28 And 30, Argyle Street is a Grade II listed building in the Liverpool local planning authority area, England. First listed on 8 October 1996. Warehouse complex.
28 And 30, Argyle Street
- WRENN ID
- forgotten-corridor-cream
- Grade
- II
- Local Planning Authority
- Liverpool
- Country
- England
- Date first listed
- 8 October 1996
- Type
- Warehouse complex
- Source
- Historic England listing
Description
This warehouse complex, situated on Argyle Street, dates from the mid-19th century, with one section specifically dated 1884, and has undergone minor alterations in the 20th century. It is constructed of dark brown brick with stone dressings, featuring a coped gable and Welsh slate roof. The complex comprises two warehouses arranged in a linear range, both providing street-level access for deliveries.

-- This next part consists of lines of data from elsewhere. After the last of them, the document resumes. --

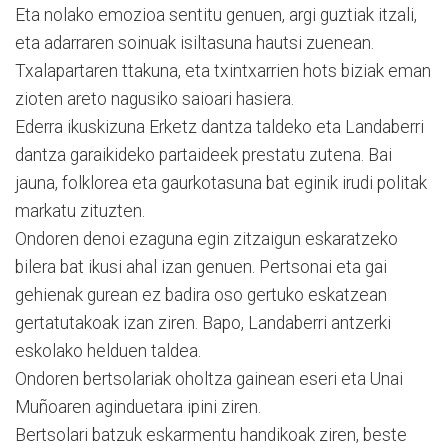
Eta nolako emozioa sentitu genuen, argi guztiak itzali,
eta adarraren soinuak isiltasuna hautsi zuenean.
Txalapartaren ttakuna, eta txintxarrien hots biziak eman
zioten areto nagusiko saioari hasiera.
Ederra ikuskizuna Erketz dantza taldeko eta Landaberri
dantza garaikideko partaideek prestatu zutena. Bai
jauna, folklorea eta gaurkotasuna bat eginik irudi politak
markatu zituzten.
Ondoren denoi ezaguna egin zitzaigun eskaratzeko
bilera bat ikusi ahal izan genuen. Pertsonai eta gai
gehienak gurean ez badira oso gertuko eskatzean
gertatutakoak izan ziren. Bapo, Landaberri antzerki
eskolako helduen taldea.
Ondoren bertsolariak oholtza gainean eseri eta Unai
Muñoaren aginduetara ipini ziren.
Bertsolari batzuk eskarmentu handikoak ziren, beste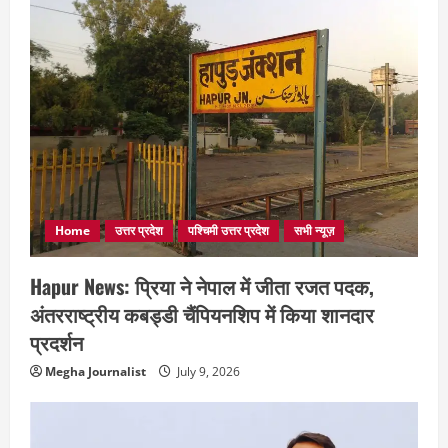
Home
उत्तर प्रदेश
पश्चिमी उत्तर प्रदेश
सभी न्यूज़
Hapur News: प्रिया ने नेपाल में जीता रजत पदक,
अंतरराष्ट्रीय कबड्डी चैंपियनशिप में किया शानदार
प्रदर्शन
Megha Journalist
July 9, 2026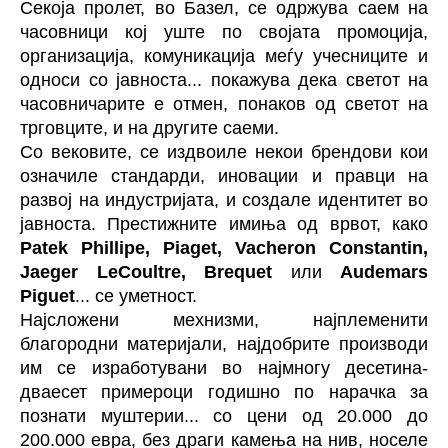
Секоја пролет, во Базел, се одржува саем на
часовници кој уште по својата промоција,
организација, комуникација меѓу учесниците и
односи со јавноста... покажува дека светот на
часовничарите е отмен, понаков од светот на
трговците, и на другите саеми.
Со вековите, се издвоиле некои брендови кои
означиле стандарди, иновации и правци на
развој на индустријата, и создале идентитет во
јавноста. Престижните имиња од врвот, како
Patek Phillipe, Piaget,
Vacheron Constantin,
Jaeger LeCoultre, Brequet
или
Audemars
Piguet
... се уметност.
Најсложени мехнизми, најплеменити
благородни материјали, најдобрите производи
им се изработувани во најмногу десетина-
дваесет примероци годишно по нарачка за
познати муштерии... со цени од 20.000 до
200.000 евра, без драги камења на нив, носеле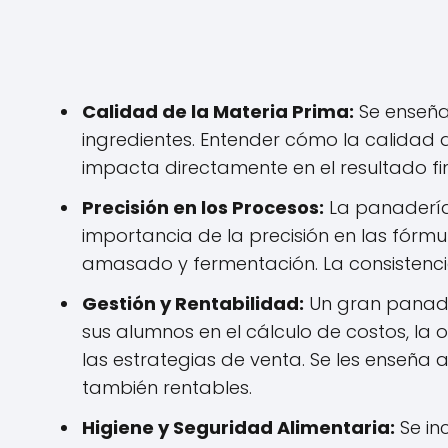
Calidad de la Materia Prima:
Se enseña 
ingredientes. Entender cómo la calidad
impacta directamente en el resultado fi
Precisión en los Procesos:
La panadería 
importancia de la precisión en las fórmu
amasado y fermentación. La consistencia 
Gestión y Rentabilidad:
Un gran panade
sus alumnos en el cálculo de costos, la 
las estrategias de venta. Se les enseña 
también rentables.
Higiene y Seguridad Alimentaria:
Se in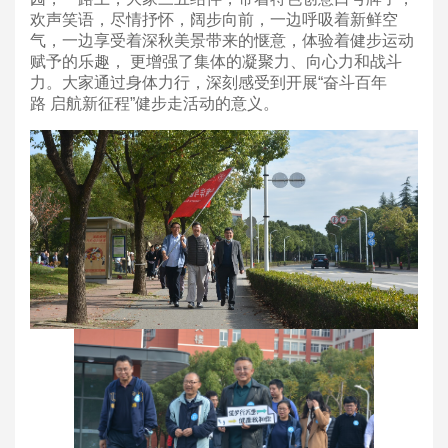
欢声笑语，尽情抒怀，阔步向前，一边呼吸着新鲜空
气，一边享受着深秋美景带来的惬意，体验着健步运动
赋予的乐趣， 更增强了集体的凝聚力、向心力和战斗
力。大家通过身体力行，深刻感受到开展“奋斗百年
路 启航新征程”健步走活动的意义。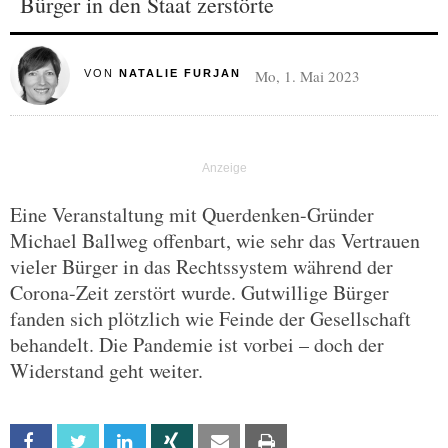
Bürger in den Staat zerstörte
Mo, 1. Mai 2023
VON
NATALIE FURJAN
Eine Veranstaltung mit Querdenken-Gründer
Michael Ballweg offenbart, wie sehr das Vertrauen
vieler Bürger in das Rechtssystem während der
Corona-Zeit zerstört wurde. Gutwillige Bürger
fanden sich plötzlich wie Feinde der Gesellschaft
behandelt. Die Pandemie ist vorbei – doch der
Widerstand geht weiter.
Facebook
Twitter
Linkedin
Xing
Email
Print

The western warehouse is six storeys high and three bays wide, with a gable facing the street. The central bay features double doors of equal height on each floor. Entry platforms to these doors have heavy wooden deck beams, and the top floor doorway has a cast-iron lintel beam supporting a gabled metal hoist canopy dated 1884. Stacked window openings flank the loading bay; the ground floor windows are taller and, along with those on the first floor, are bricked up. Shuttered windows are present on the floors above. A semi-circular headed doorway on the ground floor right side leads to an internal staircase, with small circular windows lighting the various floor levels.

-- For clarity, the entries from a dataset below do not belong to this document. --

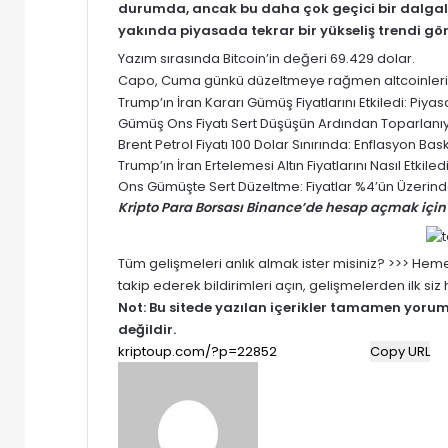
durumda, ancak bu daha çok geçici bir dalgala
yakında piyasada tekrar bir yükseliş trendi göre
Yazım sırasında Bitcoin’in değeri 69.429 dolar.
Capo, Cuma günkü düzeltmeye rağmen altcoinlerin 
Trump’ın İran Kararı Gümüş Fiyatlarını Etkiledi: Pi
Gümüş Ons Fiyatı Sert Düşüşün Ardından Toparlanıyor
Brent Petrol Fiyatı 100 Dolar Sınırında: Enflasyon Baskısı
Trump’ın İran Ertelemesi Altın Fiyatlarını Nasıl Etki
Ons Gümüşte Sert Düzeltme: Fiyatlar %4’ün Üzerinde
Kripto Para Borsası Binance’de hesap açmak için 
Tüm gelişmeleri anlık almak ister misiniz? >>> He
takip ederek bildirimleri açın, gelişmelerden ilk si
Not: Bu sitede yazılan içerikler tamamen
yoru
değildir.
Copy URL
Bir
e-
posta
göndermek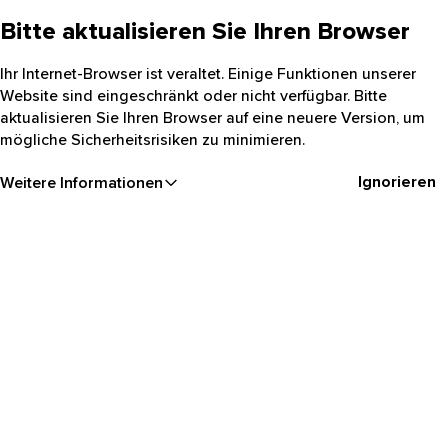
Bitte aktualisieren Sie Ihren Browser
Ihr Internet-Browser ist veraltet. Einige Funktionen unserer
Website sind eingeschränkt oder nicht verfügbar. Bitte
aktualisieren Sie Ihren Browser auf eine neuere Version, um
mögliche Sicherheitsrisiken zu minimieren.
Ignorieren
Weitere Informationen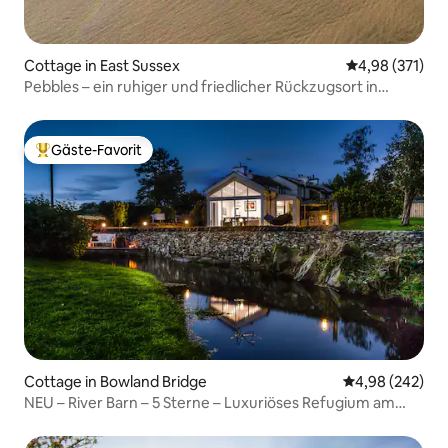
Cottage in East Sussex
Durchschnittl
4,98 (371)
Pebbles – ein ruhiger und friedlicher Rückzugsort in
Meeresnähe
Gäste-Favorit
Beliebter Gäste-Favorit.
Cottage in Bowland Bridge
Durchschnittli
4,98 (242)
NEU – River Barn – 5 Sterne – Luxuriöses Refugium am
Fluss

The eastern warehouse is four storeys high and five bays wide, with a plain parapet above a moulded cornice. A deep, semi-circular arched recess extends to the third floor on the right-hand end, enclosing double doorways with wooden deck beams. A hoist mechanism was likely housed in a blind bay on the upper floor, above the archway. A small first-floor window to the right of the arch likely illuminates the staircase. The remaining bays have stacked window openings, diminishing in height to the upper floor, with stone sills. The upper two floors have simple barred casements. A semi-circular headed doorway with a metal-covered door is situated on the left side. The interiors were not inspected.
Argyle Street lies near the site of the first inland port of Liverpool, an area that saw the initial commercial development associated with the port. The street’s layout had fully developed by 1810, characterized by warehousing and merchants' houses. This warehouse complex is part of a significant group of surviving warehouses, demonstrating different design and planning approaches on adjacent plots, and illustrates a notable example of purpose-built warehousing in the context of Liverpool’s international 19th-century port. It is historically linked to numbers 17, 21, and 23 Argyle Street.